Ultimately, the best counter is to find another first flight data set that does not support the strong AGW hypothesis.
MarcH:
I had another thought. I recall looking at Mountain Pine Beetle infestation studies and the weakness there was that the current infestations actually were similar to earlier equally severe infestations that happened to be outside of the time period of the study. It may be worthwhile looking at first flight data prior to the start of the period focused on in the original article.
AlGoresaur
Laverton rural?! I wanted to fall about laughing when I read that. I first lived in Melbourne in 1984. It has grown hugely since then. Laverton is out near Altona and by the Prince’s Freeway to Geelong. Don’t tell me that the huge sprawl of Melbourne and the increasing use of cars and air-conditioners hasn’t had an effect on local temperatures.
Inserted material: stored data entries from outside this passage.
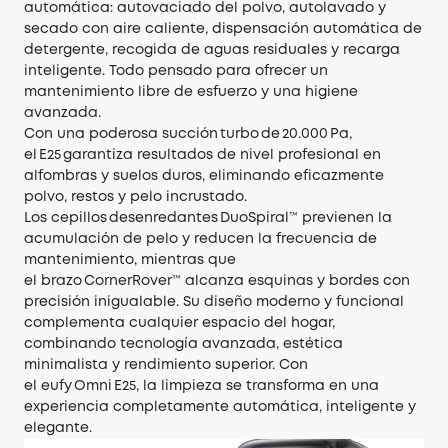
automática: autovaciado del polvo, autolavado y
secado con aire caliente, dispensación automática de
detergente, recogida de aguas residuales y recarga
inteligente. Todo pensado para ofrecer un
mantenimiento libre de esfuerzo y una higiene
avanzada.
Con una poderosa succión turbo de 20.000 Pa,
el E25 garantiza resultados de nivel profesional en
alfombras y suelos duros, eliminando eficazmente
polvo, restos y pelo incrustado.
Los cepillos desenredantes DuoSpiral™ previenen la
acumulación de pelo y reducen la frecuencia de
mantenimiento, mientras que
el brazo CornerRover™ alcanza esquinas y bordes con
precisión inigualable. Su diseño moderno y funcional
complementa cualquier espacio del hogar,
combinando tecnología avanzada, estética
minimalista y rendimiento superior. Con
el eufy Omni E25, la limpieza se transforma en una
experiencia completamente automática, inteligente y
elegante.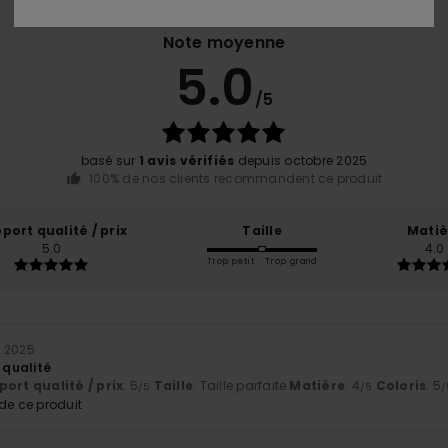
Note moyenne
5.0
/5
basé sur
1 avis vérifiés
depuis octobre 2025
100% de nos clients recommandent ce produit
port qualité / prix
Taille
Matiè
5.0
4.0
Trop petit
Trop grand
e 2025
 qualité
ort qualité / prix
: 5
Taille
: Taille parfaite
Matière
: 4
Coloris
: 5
/5
/5
/
e ce produit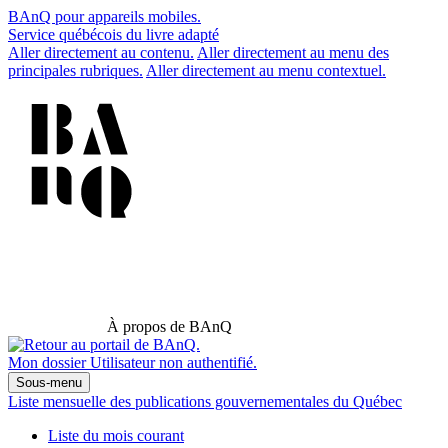
BAnQ pour appareils mobiles.
Service québécois du livre adapté
Aller directement au contenu.
Aller directement au menu des
principales rubriques.
Aller directement au menu contextuel.
À propos de BAnQ
Mon dossier
Utilisateur non authentifié.
Sous-menu
Liste mensuelle des publications gouvernementales du Québec
Liste du mois courant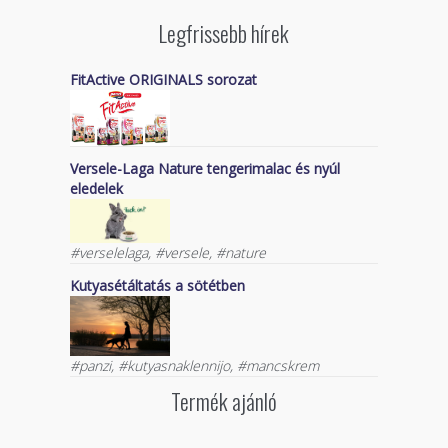
Legfrissebb hírek
FitActive ORIGINALS sorozat
Versele-Laga Nature tengerimalac és nyúl
eledelek
#verselelaga, #versele, #nature
Kutyasétáltatás a sötétben
#panzi, #kutyasnaklennijo, #mancskrem
Termék ajánló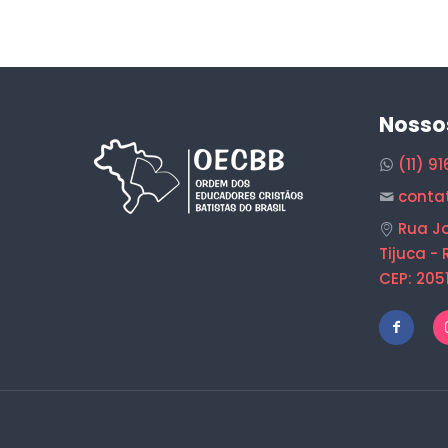
Nosso
(11) 9
conta
Rua Jo
Tijuca - 
CEP: 205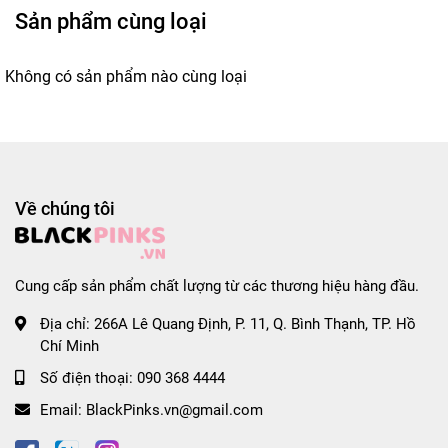
Sản phẩm cùng loại
Không có sản phẩm nào cùng loại
Về chúng tôi
Cung cấp sản phẩm chất lượng từ các thương hiệu hàng đầu.
Địa chỉ:
266A Lê Quang Định, P. 11, Q. Bình Thạnh, TP. Hồ
Chí Minh
Số điện thoại:
090 368 4444
Email:
BlackPinks.vn@gmail.com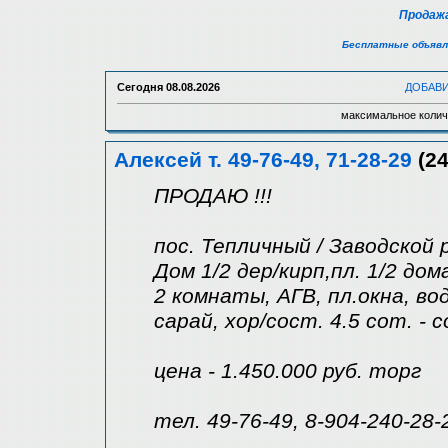
Продажа
Бесплатные объявл
Сегодня
08.08.2026
ДОБАВ
максимальное колич
Алексей т. 49-76-49, 71-28-29
(24
ПРОДАЮ !!!
пос. Тепличный / Заводской 
Дом 1/2 дер/кирп,пл. 1/2 дома
2 комнаты, АГВ, пл.окна, вод
сарай, хор/сост. 4.5 сот. - 
цена - 1.450.000 руб. торг
тел. 49-76-49, 8-904-240-28-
On a separate note: Please consider posting on the dinosaur study reported on in the Telegraph and mentioned several times above. I was a dinosaur enthusiast as a young man, and I realize this is off-topic for the thread, but just a couple of points on that story:
– I believe there was an Atlantic Ocean by the end of the Age of Dinosaurs, as Pangea started breaking up during the Jurassic – could be wrong here?
– I also seem to remember there was strong evidence that the dinosaurs were warm-blooded… but no proof to point to myself.
Sorry to be OT on that.
I followed the link to the Telegraph article on dinosaur extinction, and was hugely amused by the lead paragraph:
“British researchers claim that a sudden plummeting in the sea temperature of 16F (9C) more than 137 million years ago was the first step towards their eventual road to extinction.
Whose extinction? Judging by the paragraph, British researchers are on their eventual road to extinction. Perhaps not a bad idea.
I looked at the Google maps for this area and it is mostly civilized. It is urban or farmland. I’m not sure that trying to find a rural temperature history will be useful if the butterflies have become urbanized. Isn’t nice how the paper is completely useless without this information.
At one time I needed to measure vapor transport through polymers. From this I became aware of how insects are completely controlled by humidity. You do not see mosquitoes out in the sunshine in the middle of the day because they will rapidly dry out. They come out in the evening as the temperature drops and the r.h. goes up. This is also true for the butterflies.
http://users.sa.chariot.net.au/~erg/merope_ds.htm
If irrigation has increased in the study area, I would expect the insects would have done better from the higher humidity
Here is a graph showing a decreased trend in pan evaporation:
http://www.fcubed.com.au/fcImages/img-evapGraph.png
If temperatures have gone up from land use change and evaporation has gone down, the humidity must have gone up.
I have not found historical trends for irrigation near Melbourne.